(PROVIDED MATERIAL begins)
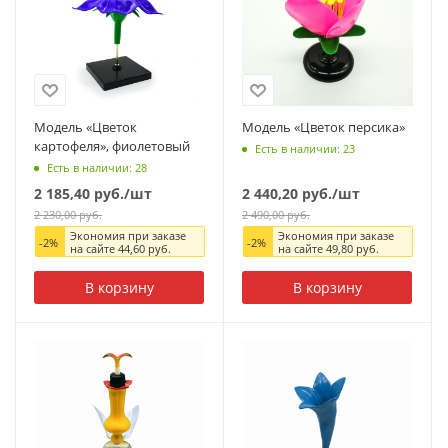
Модель «Цветок
Модель «Цветок персика»
картофеля», фиолетовый
Есть в наличии: 23
Есть в наличии: 28
2 185,40
руб.
/шт
2 440,20
руб.
/шт
2 230,00
руб.
2 490,00
руб.
Экономия при заказе
Экономия при заказе
-
2
%
-
2
%
на сайте
44,60
руб.
на сайте
49,80
руб.
В корзину
В корзину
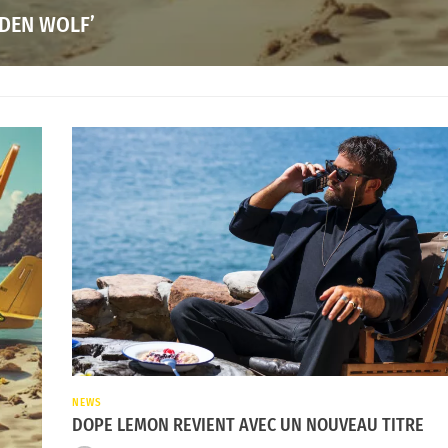
LDEN WOLF’
NEWS
DOPE LEMON REVIENT AVEC UN NOUVEAU TITRE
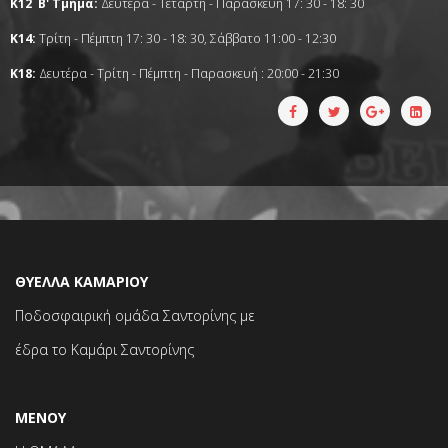
Κ12 Β' Τμήμα:
Δευτέρα - Τετάρτη - Παρασκευή 17: 30 - 18: 30
Κ14:
Τρίτη - Πέμπτη
17: 30 - 18: 30, Σάββατο 11:00 - 12:30
Κ18:
Δευτέρα - Τρίτη - Πέμπτη - Παρασκευή : 20:00 - 21:30
ΘΥΕΛΛΑ ΚΑΜΑΡΙΟΥ
Ποδοσφαιρική ομάδα Σαντορίνης με
έδρα το Καμάρι Σαντορίνης
ΜΕΝΟΥ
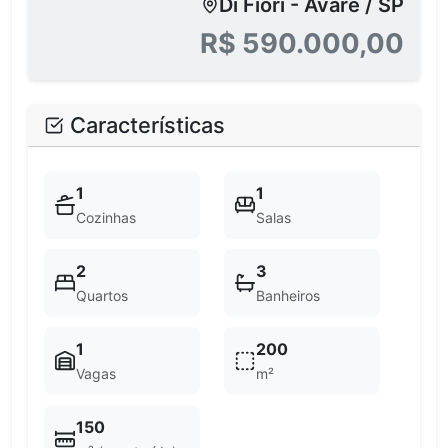
Di Fiori - Avaré / SP
R$ 590.000,00
Características
1
1
Cozinhas
Salas
2
3
Quartos
Banheiros
1
200
Vagas
m²
150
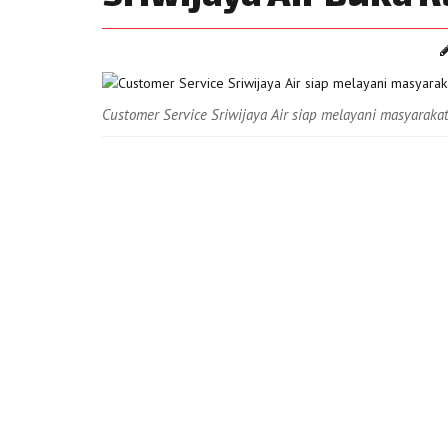
Customer Service Sriwijaya Air siap melayani masyaraka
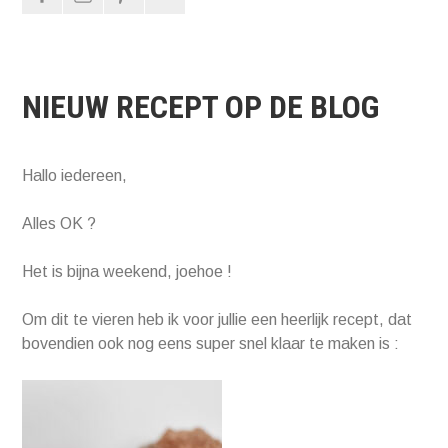
NIEUW RECEPT OP DE BLOG
Hallo iedereen,
Alles OK ?
Het is bijna weekend, joehoe !
Om dit te vieren heb ik voor jullie een heerlijk recept, dat
bovendien ook nog eens super snel klaar te maken is :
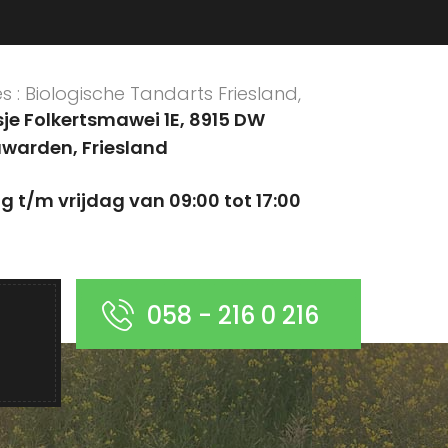
s : Biologische Tandarts Friesland,
sje Folkertsmawei 1E, 8915 DW
warden, Friesland
/m vrijdag van 09:00 tot 17:00
058 - 216 0 216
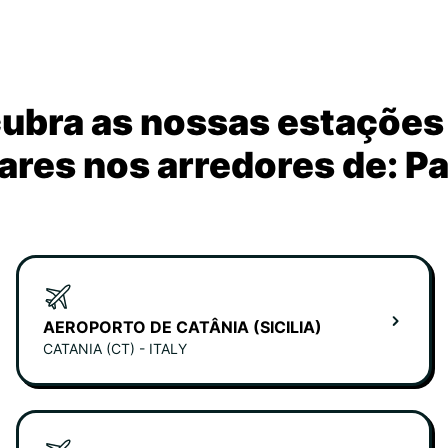
ubra as nossas estações
ares nos arredores de: P
AEROPORTO DE CATÂNIA (SICILIA)
CATANIA (CT) - ITALY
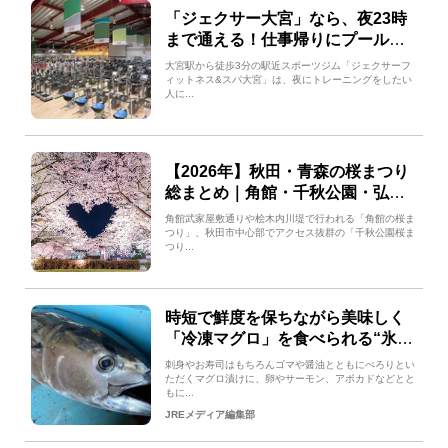
「ジェクサー大宮」なら、夜23時
まで通える！仕事帰りにプールや
サウナも使えちゃう！
大宮駅から徒歩3分の駅近スポーツジム「ジェクサーフ
ィットネス&スパ大宮」は、夜にトレーニングをしたい
人に...
【2026年】秋田・青森の桜まつり
総まとめ｜角館・千秋公園・弘前
公園の開催情報ガイド
角館武家屋敷通りや桧木内川堤で行われる「角館の桜ま
つり」、秋田市中心部でアクセス抜群の「千秋公園桜ま
つり...
時短で鮮度を保ちながら美味しく
「冷凍マグロ」を食べられる“氷水
解凍法”を解説！マグロ漬け、マグ
刺身やお寿司はもちろんゴマや醤油とともにぺろりとい
ロ丼にも大活躍！
ただくマグロ漬けに、卵やサーモン、アボカドなどとと
もに...
JREメディア編集部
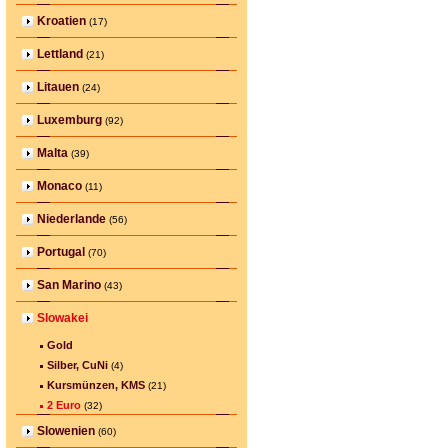
Kroatien
(17)
Lettland
(21)
Litauen
(24)
Luxemburg
(92)
Malta
(39)
Monaco
(11)
Niederlande
(56)
Portugal
(70)
San Marino
(43)
Slowakei
Gold
Silber, CuNi
(4)
Kursmünzen, KMS
(21)
2 Euro
(32)
Slowenien
(60)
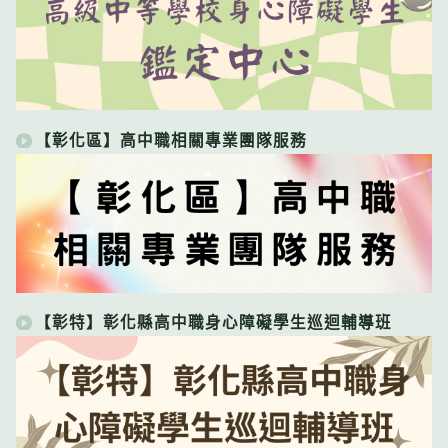
【彰化區】高中職相關專業團隊服務
【彰特】彰化縣高中職身心障礙學生巡迴輔導班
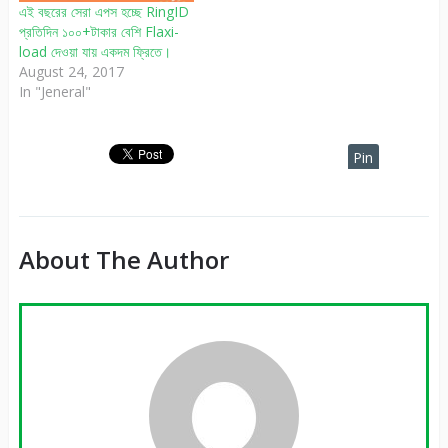
এই বছরের সেরা এপস হচ্ছে RingID
প্রতিদিন ১০০+টাকার বেশি Flaxi-
load দেওয়া যায় একদম ফ্রিতে।
August 24, 2017
In "Jeneral"
Pin
It
About The Author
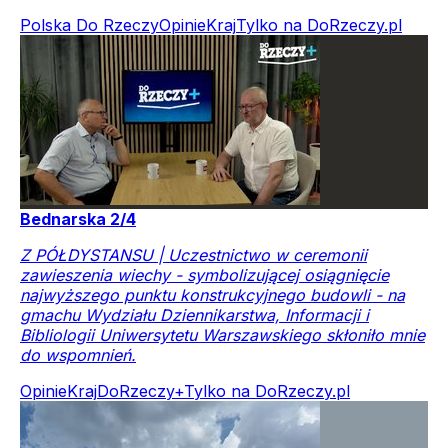
Polska Do Rzeczy
Opinie
Kraj
Tylko na DoRzeczy.pl
Bednarska 2/4
Z PÓŁDYSTANSU | Uczestnictwo w ceremonii
zawieszenia wiechy - symbolizującej osiągnięcie
najwyższego punktu konstrukcyjnego budowli - na
gmachu Wydziału Dziennikarstwa, Informacji i
Bibliologii Uniwersytetu Warszawskiego skłoniło mnie
do wspomnień.
Opinie
Kraj
DoRzeczy+
Tylko na DoRzeczy.pl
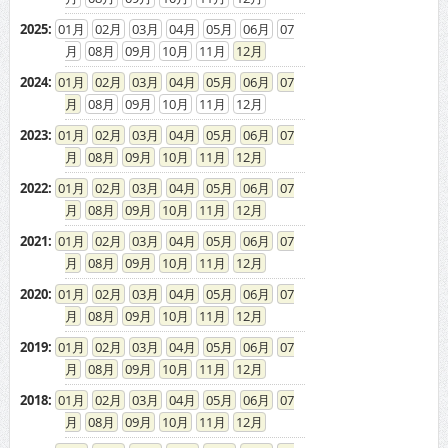
2025
:
01
02
03
04
05
06
07
08
09
10
11
12
2024
:
01
02
03
04
05
06
07
08
09
10
11
12
2023
:
01
02
03
04
05
06
07
08
09
10
11
12
2022
:
01
02
03
04
05
06
07
08
09
10
11
12
2021
:
01
02
03
04
05
06
07
08
09
10
11
12
2020
:
01
02
03
04
05
06
07
08
09
10
11
12
2019
:
01
02
03
04
05
06
07
08
09
10
11
12
2018
:
01
02
03
04
05
06
07
08
09
10
11
12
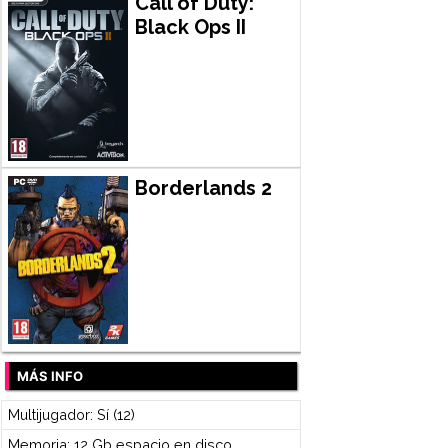
Call of Duty:
Black Ops II
Borderlands 2
MÁS INFO
Multijugador: Sí (12)
Memoria: 12 Gb espacio en disco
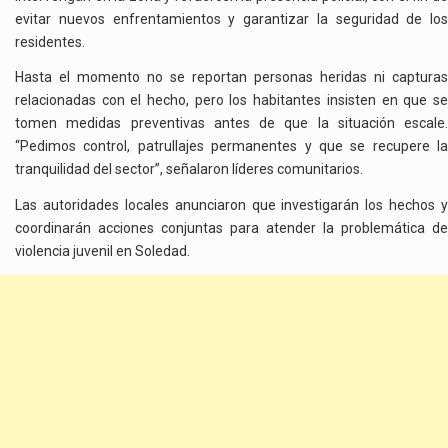
evitar nuevos enfrentamientos y garantizar la seguridad de los
residentes.
Hasta el momento no se reportan personas heridas ni capturas
relacionadas con el hecho, pero los habitantes insisten en que se
tomen medidas preventivas antes de que la situación escale.
“Pedimos control, patrullajes permanentes y que se recupere la
tranquilidad del sector”, señalaron líderes comunitarios.
Las autoridades locales anunciaron que investigarán los hechos y
coordinarán acciones conjuntas para atender la problemática de
violencia juvenil en Soledad.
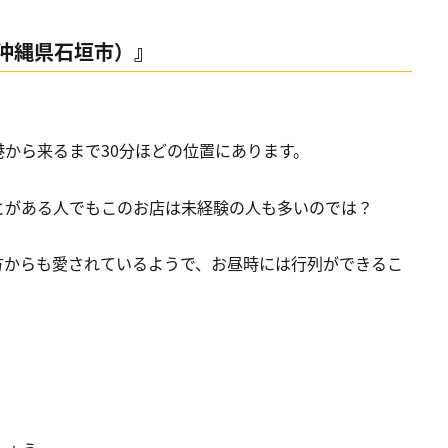
沖縄県石垣市）』
から来るまで30分ほどの位置にあります。
とがある人でもこのお店は未経験の人も多いのでは？
方からも愛されているようで、お昼時には行列ができるこ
(PROVIDED MATERIAL ends)
WORK TO BE COMPLETED:
Copy nothing but the lines from the top of the data down to the line containing "bovendien ook nog", and leave the pictures out.

TASK ANSWER:
Модель «Цветок
Модель «Цветок персика»
картофеля», фиолетовый
Есть в наличии: 23
Есть в наличии: 28
2 185,40
руб.
/шт
2 440,20
руб.
/шт
2 230,00
руб.
2 490,00
руб.
Экономия при заказе
Экономия при заказе
-
2
%
-
2
%
на сайте
44,60
руб.
на сайте
49,80
руб.
В корзину
В корзину
LDEN WOLF’
NEWS
DOPE LEMON REVIENT AVEC UN NOUVEAU TITRE
Κ12 Β' Τμήμα:
Δευτέρα - Τετάρτη - Παρασκευή 17: 30 - 18: 30
Κ14:
Τρίτη - Πέμπτη
17: 30 - 18: 30, Σάββατο 11:00 - 12:30
Κ18:
Δευτέρα - Τρίτη - Πέμπτη - Παρασκευή : 20:00 - 21:30
ΘΥΕΛΛΑ ΚΑΜΑΡΙΟΥ
Ποδοσφαιρική ομάδα Σαντορίνης με
έδρα το Καμάρι Σαντορίνης
ΜΕΝΟΥ
Di Fiori - Avaré / SP
R$ 590.000,00
Características
1
1
Cozinhas
Salas
2
3
Quartos
Banheiros
1
200
Vagas
m²
150
Customer Service Sriwijaya Air siap melayani masyaraka
NIEUW RECEPT OP DE BLOG
Hallo iedereen,
Alles OK ?
Het is bijna weekend, joehoe !
Om dit te vieren heb ik voor jullie een heerlijk recept, dat
bovendien ook nog eens super snel klaar te maken is :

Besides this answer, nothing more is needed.